In order to be critical of the status quo, design often needs to reach into other fields. In order to borrow knowledge in an effective way, it needs to be fully informed of the critical discourses from those fields. It’s fine to rename a designer a Translator in order to expand the role, but in the end, a designer who does not speak more than one language cannot make a meaningful translation. The projects in the biennial that were the most successful did exactly this: they took advantage of the possibility for dialogue afforded by this ambitious platform, and learned a new language. This was because the chosen designers in those categories already had a career history of social engagement; translating was part of their skillset. For others, the imperative to ‘be critical’ (falsely read as: ‘be noncommercial’) seemed to actually hamper them from aesthetic consideration, which they otherwise excel at.

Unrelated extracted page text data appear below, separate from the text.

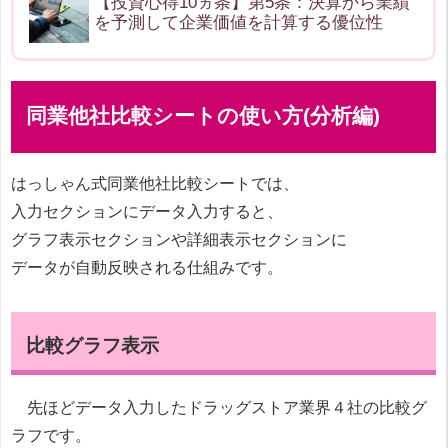
【投資心得10ヵ条】第5条：決算から業績
を予測して企業価値を計算する優位性
同業他社比較シートの使い方(分析編)
はっしゃん式同業他社比較シートでは、
入力セクションにデータ入力すると、
グラフ表示セクションや詳細表示セクションに
データが自動反映される仕組みです。
比較グラフ表示
先ほどデータ入力したドラッグストア業界４社の比較グ
ラフです。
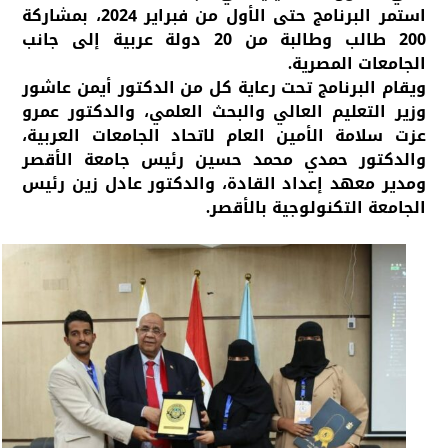
استمر البرنامج حتى الأول من فبراير 2024، بمشاركة
200 طالب وطالبة من 20 دولة عربية إلى جانب
الجامعات المصرية.
ويقام البرنامج تحت رعاية كل من الدكتور أيمن عاشور
وزير التعليم العالي والبحث العلمي، والدكتور عمرو
عزت سلامة الأمين العام لاتحاد الجامعات العربية،
والدكتور حمدي محمد حسين رئيس جامعة الأقصر
ومدير معهد إعداد القادة، والدكتور عادل زين رئيس
الجامعة التكنولوجية بالأقصر.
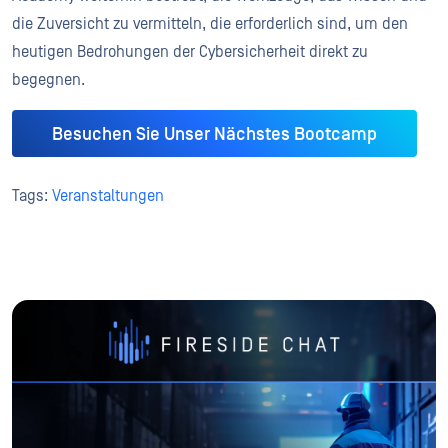
die Zuversicht zu vermitteln, die erforderlich sind, um den
heutigen Bedrohungen der Cybersicherheit direkt zu
begegnen.
Besuchen Sie Unser Nächstes Bootcamp
Tags:
Veranstaltungen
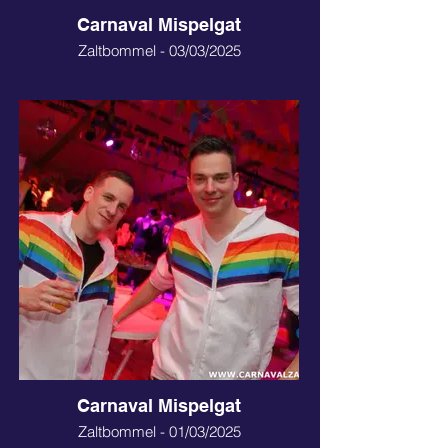
Carnaval Mispelgat
Zaltbommel - 03/03/2025
Carnaval Mispelgat
Zaltbommel - 01/03/2025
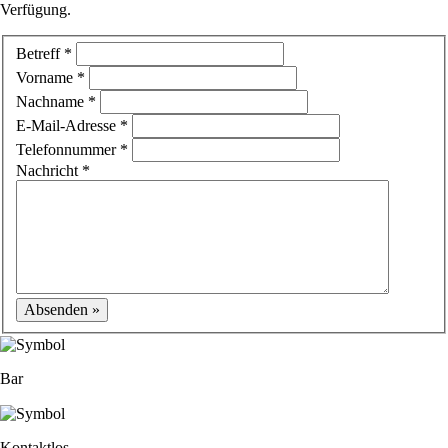
Verfügung.
Betreff *
Vorname *
Nachname *
E-Mail-Adresse *
Telefonnummer *
Nachricht *
Absenden »
Bar
Kontaktlos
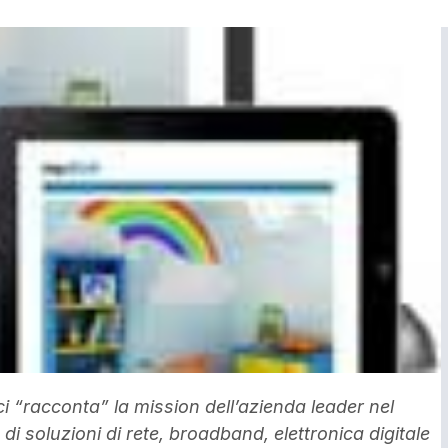
i “racconta” la mission dell’azienda leader nel
i soluzioni di rete, broadband, elettronica digitale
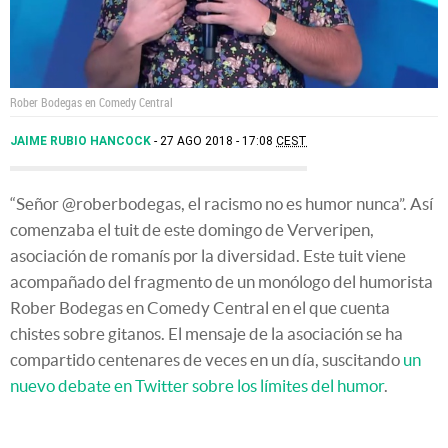
Rober Bodegas en Comedy Central
JAIME RUBIO HANCOCK
27 AGO 2018 - 17:08
CEST
“Señor @roberbodegas, el racismo no es humor nunca”. Así
comenzaba el tuit de este domingo de Ververipen,
asociación de romanís por la diversidad. Este tuit viene
acompañado del fragmento de un monólogo del humorista
Rober Bodegas en Comedy Central en el que cuenta
chistes sobre gitanos. El mensaje de la asociación se ha
compartido centenares de veces en un día, suscitando
un
nuevo debate en Twitter sobre los límites del humor
.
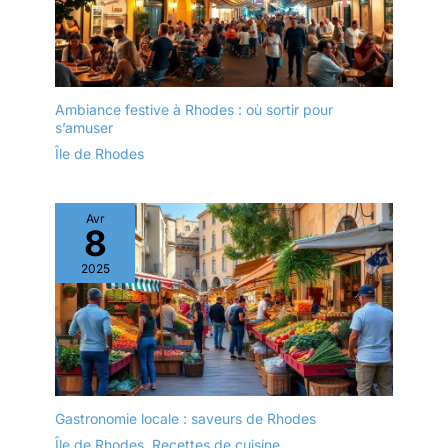
Ambiance festive à Rhodes : où sortir pour
s’amuser
Île de Rhodes
Avr
8
2025
Gastronomie locale : saveurs de Rhodes
Île de Rhodes
,
Recettes de cuisine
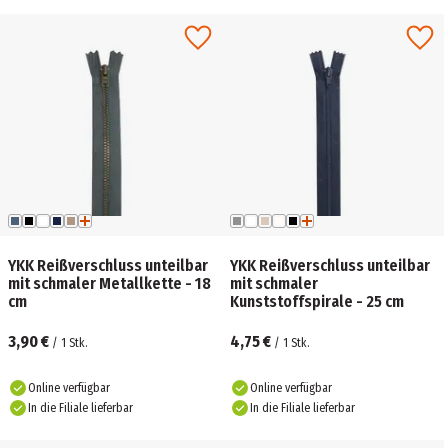
YKK Reißverschluss unteilbar
YKK Reißverschluss unteilbar
mit schmaler Metallkette - 18
mit schmaler
cm
Kunststoffspirale - 25 cm
3,90 €
4,75 €
/
1
Stk.
/
1
Stk.
Online verfügbar
Online verfügbar
In die Filiale lieferbar
In die Filiale lieferbar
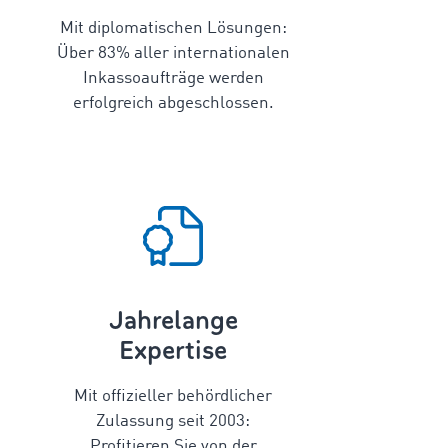
Mit diplomatischen Lösungen:
Über
83
% aller internationalen
Inkassoaufträge werden
erfolgreich abgeschlossen.
Jahrelange
Expertise
Mit offizieller behördlicher
Zulassung seit 2003:
Profitieren Sie von der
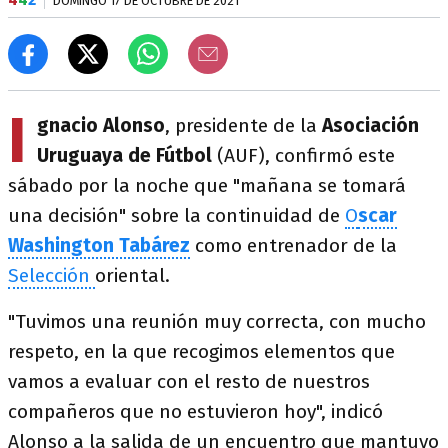
DOMINGO 17 DE OCTUBRE DE 2021
I
gnacio Alonso
, presidente de la
Asociación
Uruguaya de Fútbol
(AUF), confirmó este
sábado por la noche que "mañana se tomará
una decisión" sobre la continuidad de
O
scar
Washington Tabárez
como entrenador de la
Selección
oriental.
"Tuvimos una reunión muy correcta, con mucho
respeto, en la que recogimos elementos que
vamos a evaluar con el resto de nuestros
compañeros que no estuvieron hoy", indicó
Alonso a la salida de un encuentro que mantuvo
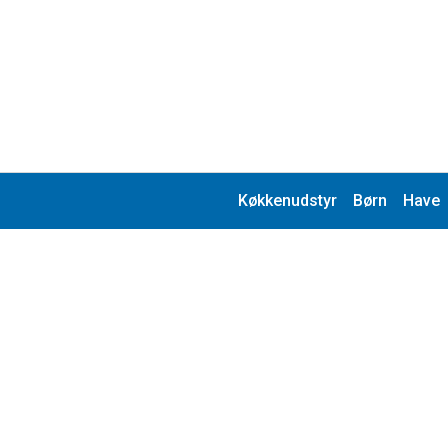
Køkkenudstyr
Børn
Have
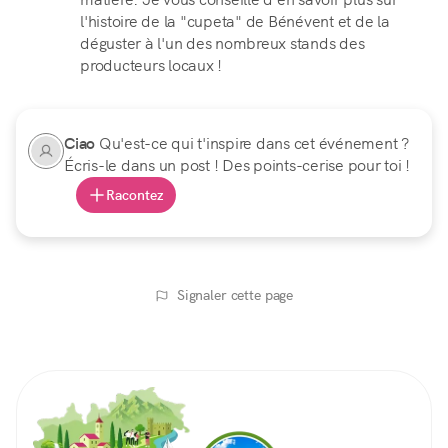
l'histoire de la "cupeta" de Bénévent et de la
déguster à l'un des nombreux stands des
producteurs locaux !
Ciao
Qu'est-ce qui t'inspire dans cet événement ?
Écris-le dans un post ! Des points-cerise pour toi !
Racontez
Signaler cette page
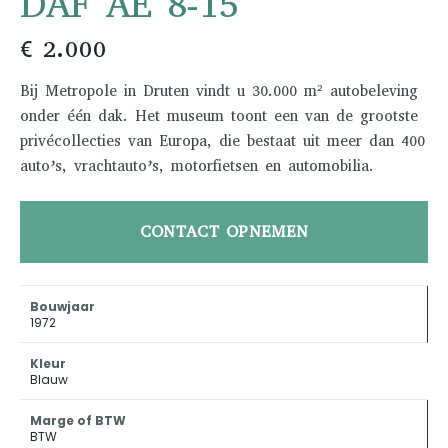
DAF AE 8-15
€ 2.000
Bij Metropole in Druten vindt u 30.000 m² autobeleving
onder één dak. Het museum toont een van de grootste
privécollecties van Europa, die bestaat uit meer dan 400
auto’s, vrachtauto’s, motorfietsen en automobilia.
CONTACT OPNEMEN
Bouwjaar
1972
Kleur
Blauw
Marge of BTW
BTW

London-based Slovenian architect Miloš Kosec, part of the design team of the Brand New Coexistence category, referred to his witty biennial project, ‘Interpassive Machine’ (an installation in the museum foyer with printers that randomly shoot out pages of content determined by algorithms), as ‘postcritical.’ As much as the term worries me for its implication that critique is useless – it’s not – as a descriptor for a historical moment in which the term ‘critical’ has become worn through, it’s appropriate. As soon as it’s possible to say ‘criticality is trending’ – as the curators did – you can be sure that, whatever it means, it’s on its way out.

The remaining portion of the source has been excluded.